Hospital in May
Interdependence is the ground rule of hospital. Not one person
I meet is out of place, doctors, surgeons, nurses, kitchen staff, cleaners,
visitors, patients. I watch each person with a certain wonder as they go about
their business, the business of ananke, or necessity. Independence, likewise, is
made present to me in hospital. Although a patient must listen to every new
development in a state of pure dependence, undivided attention, the sense of
independent personhood is reinforced by all of those around me. I have hours in
which my mind may wander and reflect, before the next blood pressure test. The
curtains around my bed slide on a susurrus of aluminium railings, their soft
fabric concertinaing from a standing position into a broad sky of the kind
painted by Pierre Bonnard. Hooks hold up this sky that supports the occasional
vertical column of shaded cloud and is entirely the colour of teal. It is a
soothing sight as the mind tries not to think about diagnoses or procedures, or
politics even. Many an email and text message tells me to rest and not worry
about what’s happening now at work, or the tragic change in world events, or
why the prime minister is a dropkick. Teal is the colour of the facemasks that
must be worn by all visitors to the hospital; teal gives visitors the
appearance of duckbills moving about with friendly intent. It is the colour of
much of the signage in the wards, the bed numbers. The designer of the modern
Austin Hospital had inlayed teal facings in lines all around the exterior of
the buildings, a basic design feature that has been picked up and quoted ever
since, right down to the bed curtains. Teal is immediately in the mind ducks,
of course.
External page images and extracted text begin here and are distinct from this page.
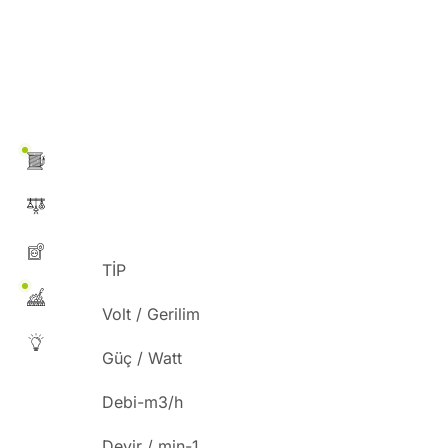
TİP
Volt / Gerilim
Güç / Watt
Debi-m3/h
Devir / min-1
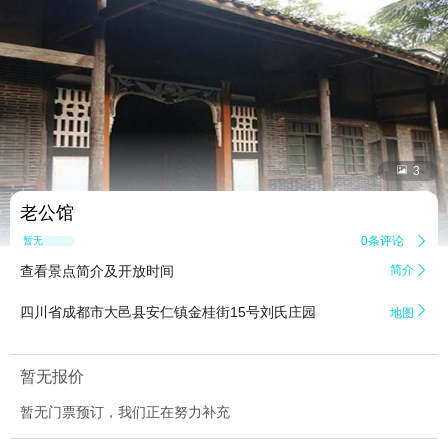


3
老公馆
0条评论

暂无点评
查看景点简介及开放时间
简介


四川省成都市大邑县安仁镇金桂街15号刘氏庄园
地图
暂无报价
暂无门票预订，我们正在努力补充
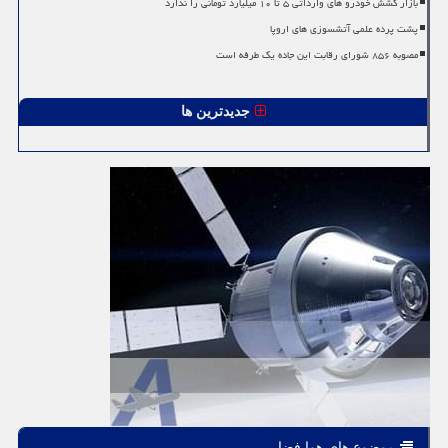
بازار کشش خودرو های وارداتی ۵ تا ۱۰ میلیارد تومانی را ندارد
پشت پرده علمی آتشسوزی های اروپا
مصوبه ۸۵۶ شورای رقابت این جاده یک طرفه است
جدیدترین ها
موضوع های هوا فضا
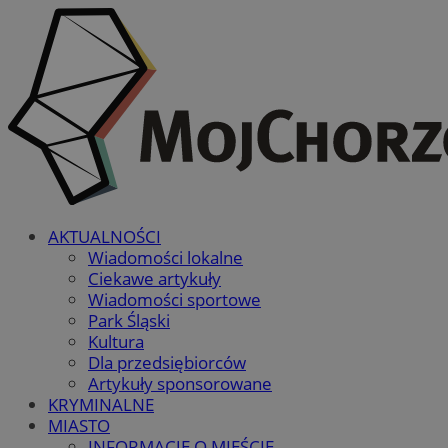
AKTUALNOŚCI
Wiadomości lokalne
Ciekawe artykuły
Wiadomości sportowe
Park Śląski
Kultura
Dla przedsiębiorców
Artykuły sponsorowane
KRYMINALNE
MIASTO
INFORMACJE O MIEŚCIE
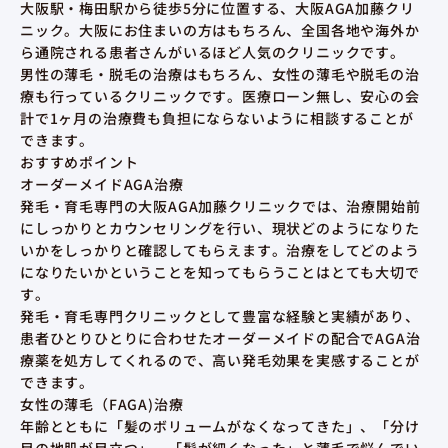
大阪駅・梅田駅から徒歩5分に位置する、大阪AGA加藤クリ
ニック。大阪にお住まいの方はもちろん、全国各地や海外か
ら通院される患者さんがいるほど人気のクリニックです。
男性の薄毛・脱毛の治療はもちろん、女性の薄毛や脱毛の治
療も行っているクリニックです。医療ローン無し、安心の会
計で1ヶ月の治療費も負担にならないように相談することが
できます。
おすすめポイント
オーダーメイドAGA治療
発毛・育毛専門の大阪AGA加藤クリニックでは、治療開始前
にしっかりとカウンセリングを行い、現状どのようになりた
いかをしっかりと確認してもらえます。治療をしてどのよう
になりたいかということを知ってもらうことはとても大切で
す。
発毛・育毛専門クリニックとして豊富な経験と実績があり、
患者ひとりひとりに合わせたオーダーメイドの配合でAGA治
療薬を処方してくれるので、高い発毛効果を実感することが
できます。
女性の薄毛（FAGA)治療
年齢とともに「髪のボリュームがなくなってきた」、「分け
I seem to recall a brand of Mildara sherry named for teal ducks: is
it an oloroso, and do they still manufacture it? Teal feathers are the shining
wing feathers that flash, an instant distinction. Kingfishers are good at that
as well. Flights of teal thoughts divert before visitors arrive, Bridie and
Carol with masks, New Yorkers, manga books, fresh clothes, and postal vote
forms. Politics again, but then it’s the season, right? Bridie examines the
Senate voting form, commenting that last election she noticed it’s twice the
length of the cardboard voting booth. Now she can vote. We talk about how
Kooyong could do a Mackellar in colour language. If Blue and Teal get about the
same number of votes, then Red and Green send their preferences to Teal, Blue
will lose its blue-ribbon seat. This is making for an interesting contest in
many electorates, though not Jagajaga in Austin Hospital country, which has
been Labor for generations. Teal might be a combination of Blue and Green, but
that’s not the whole story in this case.